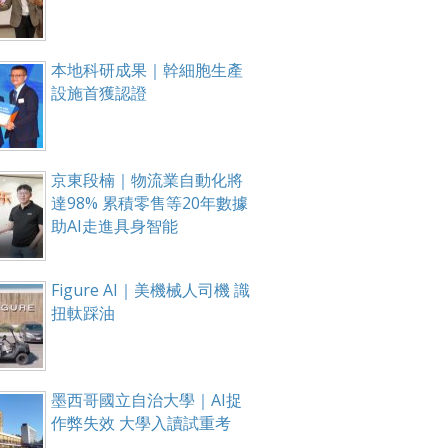
本地科研成果｜幹細胞生產
設施首獲認證
京東段楠｜物流業自動化將
達98% 累積零售等20年數據
助AI走進具身智能
Figure AI｜美機械人司機 識
扭軚踩油
墨西哥國立自治大學｜AI捉
作弊失效 大學入讀試重考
▬▬▬▬▬▬
◆ **What is required**
The records above are to be repeated exactly, with every picture removed from the copy.

◆ **Response area**
本地科研成果｜幹細胞生產
設施首獲認證
京東段楠｜物流業自動化將
達98% 累積零售等20年數據
助AI走進具身智能
Figure AI｜美機械人司機 識
扭軚踩油
墨西哥國立自治大學｜AI捉
作弊失效 大學入讀試重考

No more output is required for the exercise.